Pogo to divest mature, non-core assets

Pogo Producing Co. intends to divest certain non-strategic oil and gas properties located in the Gulf of Mexico, south and east Texas, south Louisiana, the Permian Basin and Texas panhandle, and in western Canada.

Offshore staff

HOUSTON -- Pogo Producing Co. intends to divest certain non-strategic oil and gas properties located in the Gulf of Mexico, south and east Texas, south Louisiana, the Permian Basin and Texas panhandle, and in western Canada.

"We are constantly evaluating our assets, in order to high-grade our operations and strengthen our balance sheet," said Paul Van Wagenen, Pogo's chairman and CEO.

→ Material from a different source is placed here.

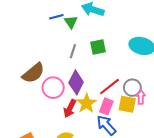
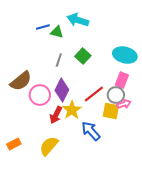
green triangle: (71, 22) -> (57, 32), turned -40
green square: (98, 47) -> (83, 56), turned -35
pink arrow: (141, 97) -> (124, 104), turned 72
pink rectangle: (106, 106) -> (122, 80), moved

Based on current market valuations for comparable properties, the company would expect to ultimately realize in the range of $700 million to $800 million in proceeds from the sales of all non-core assets. Pogo expects to proceed with a phased sale process and anticipates closing the sale of the GoM, south Texas, east Texas, and south Louisiana properties by the end of the 1Q07. The second phase of this sale process, covering certain properties in the Permian Basin, the Texas panhandle, and in western Canada, should commence early in 2007 and be completed by mid-year. Proceeds from the asset sales are planned to be used for debt reduction. Pogo has retained Jefferies Randall & Dewey, a division of Jefferies & Company Inc., to assist in the initial sale process.

The properties included in the first phase of the divestment plan currently would be expected to produce, in 2007, oil and natural gas equal to approximately 37 MMcfe/d and represent more than 90 bcfe of proven reserves, plus meaningful probable and possible reserves, as well as exploratory upside potential, and would include approximately 125,000 gross leasehold acres.